Upper extremity strength and function assessments were also performed, using devices that measured grip and pinch strength, the capacity to repeatedly flex and extend the hands and fingers, upper extremity workspace volume and trunk control (using a gaming interface), and monitored linear and rotational arm movements and velocity in the home.

These tests were able to distinguish SMA type 2 patients from those with type 3 and strongly correlated with MFM results. They also revealed varying levels of strength and function within the non-ambulant SMA type 3 population, yet these differences were indiscernible from the MFM score alone.

“Altogether, this demonstrates that combining these tests with MFM optimizes motor function assessment, irrespective of the disease type or ambulant status,” the researchers wrote.

In terms of pulmonary function, SMA type 2 patients had the most impaired lung function, whereas ambulant patients had close to normal values. None of the measured parameters significantly differed between non-ambulant SMA type 3 patients and ambulant patients; however, this could be due to the small sample sizes, the authors said.

Genetic analysis revealed, as expected, that most SMA type 2 patients had two to three SMN2 gene copies, whereas most type 3 patients have three or four copies. However, the broad clinical variation among patients with three gene copies suggests that other factors also account for clinical severity.

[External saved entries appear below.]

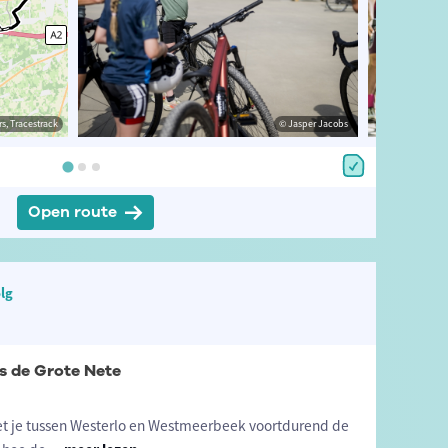
s, Tracestrack
Loeckx
© ©LanderLoeckx
© Jasper Jacobs
© Op
Open route
lg
s de Grote Nete
et je tussen Westerlo en Westmeerbeek voortdurend de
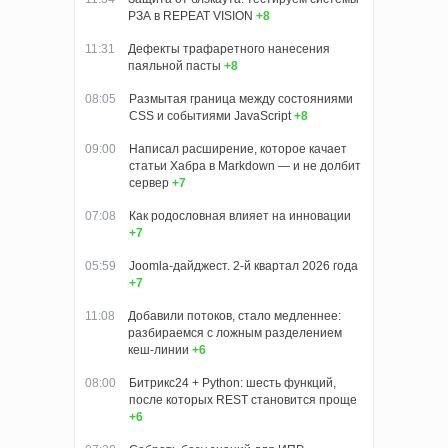
РЗА в REPEAT VISION
+8
11:31
Дефекты трафаретного нанесения
паяльной пасты
+8
08:05
Размытая граница между состояниями
CSS и событиями JavaScript
+8
09:00
Написал расширение, которое качает
статьи Хабра в Markdown — и не долбит
сервер
+7
07:08
Как родословная влияет на инновации
+7
05:59
Joomla-дайджест. 2-й квартал 2026 года
+7
11:08
Добавили потоков, стало медленнее:
разбираемся с ложным разделением
кеш‑линии
+6
08:00
Битрикс24 + Python: шесть функций,
после которых REST становится проще
+6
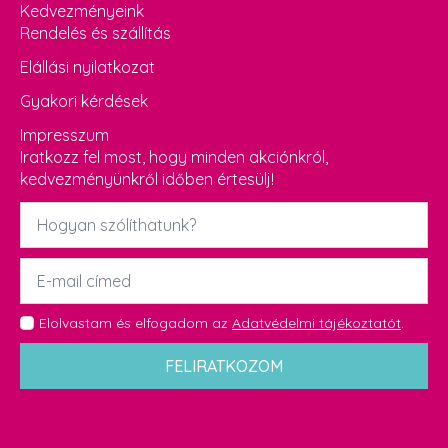
Kedvezményeink
Rendelés és szállítás
Elállási nyilatkozat
Gyakori kérdések
Impresszum
Iratkozz fel most, hogy minden akciónkról,
kedvezményünkről időben értesülj!
Név
*
Email
*
GDPR
Elolvastam és elfogadom az
Adatvédelmi tájékoztatót
.
*
FELIRATKOZOM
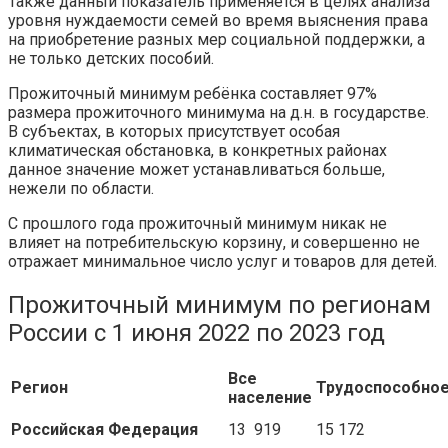
Также данный показатель применяется в целях анализа
уровня нуждаемости семей во время выяснения права
на приобретение разных мер социальной поддержки, а
не только детских пособий.
Прожиточный минимум ребёнка составляет 97%
размера прожиточного минимума на д.н. в государстве.
В субъектах, в которых присутствует особая
климатическая обстановка, в конкретных районах
данное значение может устанавливаться больше,
нежели по области.
С прошлого года прожиточный минимум никак не
влияет на потребительскую корзину, и совершенно не
отражает минимальное число услуг и товаров для детей.
Прожиточный минимум по регионам
России с 1 июня 2022 по 2023 год
Все
Регион
Трудоспособно
население
Российская Федерация
13 919
15 172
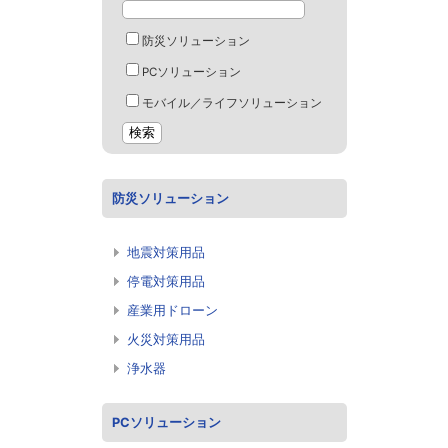
防災ソリューション
PCソリューション
モバイル／ライフソリューション
防災ソリューション
地震対策用品
停電対策用品
産業用ドローン
火災対策用品
浄水器
PCソリューション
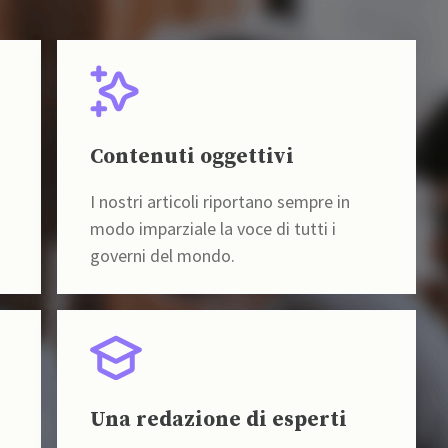
Contenuti oggettivi
I nostri articoli riportano sempre in
modo imparziale la voce di tutti i
governi del mondo.
Una redazione di esperti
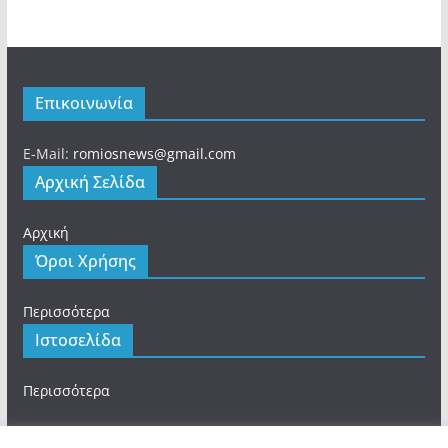
Επικοινωνία
E-Mail:
romiosnews@gmail.com
Αρχική Σελίδα
Αρχική
Όροι Χρήσης
Περισσότερα
Ιστοσελίδα
Περισσότερα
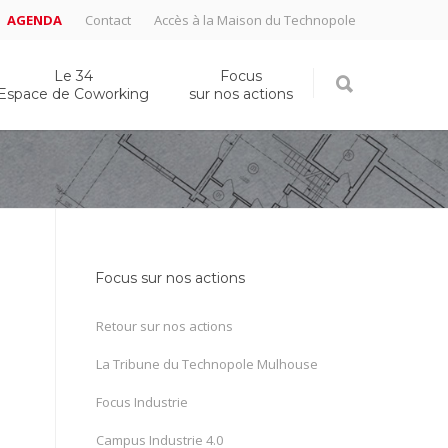
AGENDA
Contact
Accès à la Maison du Technopole
Le 34
Focus
Espace de Coworking
sur nos actions
Focus sur nos actions
Retour sur nos actions
La Tribune du Technopole Mulhouse
Focus Industrie
Campus Industrie 4.0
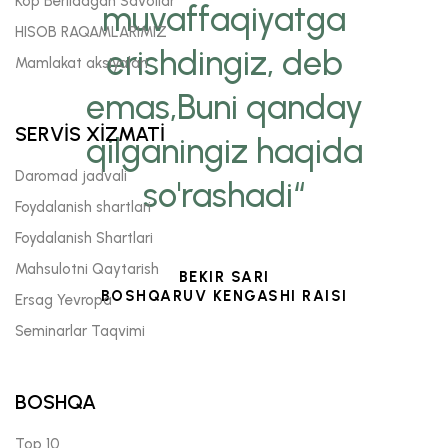
Kop Beriladgan Savollar
muvaffaqiyatga
HISOB RAQAMLARIMIZ
erishdingiz, deb
Mamlakat aksiyalari
emas,Buni qanday
SERVİS XİZMATİ
qilganingiz haqida
Daromad jadvali
so'rashadi“
Foydalanish shartlari
Foydalanish Shartlari
Mahsulotni Qaytarish
BEKIR SARI
BOSHQARUV KENGASHI RAISI
Ersag Yevropa
Seminarlar Taqvimi
BOSHQA
Top 10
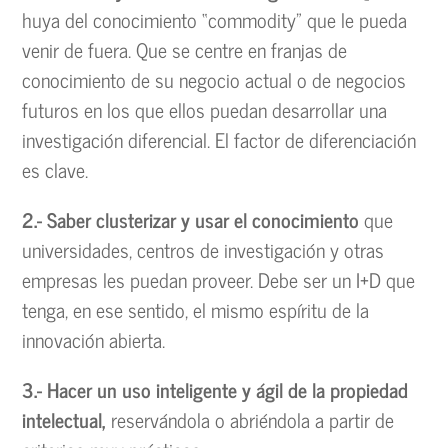
huya del conocimiento “commodity” que le pueda
venir de fuera. Que se centre en franjas de
conocimiento de su negocio actual o de negocios
futuros en los que ellos puedan desarrollar una
investigación diferencial. El factor de diferenciación
es clave.
2.- Saber clusterizar y usar el conocimiento
que
universidades, centros de investigación y otras
empresas les puedan proveer. Debe ser un I+D que
tenga, en ese sentido, el mismo espíritu de la
innovación abierta.
3.- Hacer un uso inteligente y ágil de la propiedad
intelectual,
reservándola o abriéndola a partir de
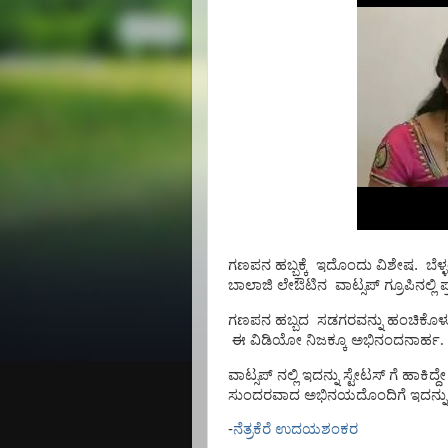
ಗಣಪನ ಹಬ್ಬಕ್ಕೆ
ಇದೊಂದು ವಿಶೇಷ.
ಬೆಳ
ಬಾಲಾಜಿ ಲೇಔಟಿನ
ವಾಟ್ಸಪ್ ಗ್ರೂಪಿನಲ್ಲ
ಗಣಪನ ಹಬ್ಬದ
ಸಡಗರವನ್ನು ಹಂಚಿಕೊಳ್ಳ
ಈ ವಿಡಿಯೋ ನಿಜಕ್ಕೂ ಅಭಿನಂದನಾರ್ಹ.
ವಾಟ್ಸಪ್ ನಲ್ಲಿ ಇದನ್ನು ಸ್ಟೇಟಸ್ ಗೆ ಹಾಕಿದ
ಸುಂದರವಾದ ಅಭಿನಯದೊಂದಿಗೆ
ಇದನ್
-
ನೆತ್ರಕೆರೆ ಉದಯಶಂಕರ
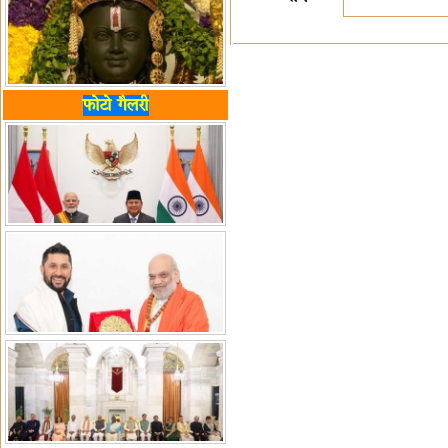
फोटो गैलरी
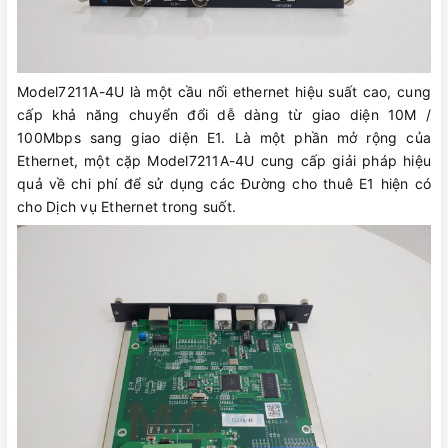
Model7211A-4U là một cầu nối ethernet hiệu suất cao, cung
cấp khả năng chuyển đổi dễ dàng từ giao diện 10M /
100Mbps sang giao diện E1. Là một phần mở rộng của
Ethernet, một cặp Model7211A-4U cung cấp giải pháp hiệu
quả về chi phí để sử dụng các Đường cho thuê E1 hiện có
cho Dịch vụ Ethernet trong suốt.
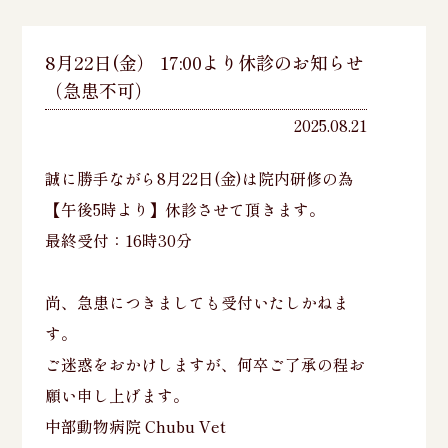
8月22日(金） 17:00より休診のお知らせ
（急患不可）
2025.08.21
誠に勝手ながら8月22日(金)は院内研修の為
【午後5時より】休診させて頂きます。
最終受付：16時30分
尚、急患につきましても受付いたしかねま
す。
ご迷惑をおかけしますが、何卒ご了承の程お
願い申し上げます。
中部動物病院 Chubu Vet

Neither SMN2 nor SMND7 (another form of the SMN gene) levels were related to clinical severity nor with motor function. Importantly, SMN protein expression was not correlated with MFM scores and greatly overlapped between SMA types, “with high variability irrespective of the sitter or ambulant statuses,” according to the study.

None of the patients examined had cognitive impairments, confirming that SMA is not an obstacle to education.

“The objective of the longitudinal data analysis will be to identify if these outcome measures can capture even more discrete changes over time and show possible differences in disease progression between the three functional patient groups,” the researchers said.

“As the untreated patient population decreases, having reliable and valid multi-site data will be imperative for recruitment in clinical trials,” they added.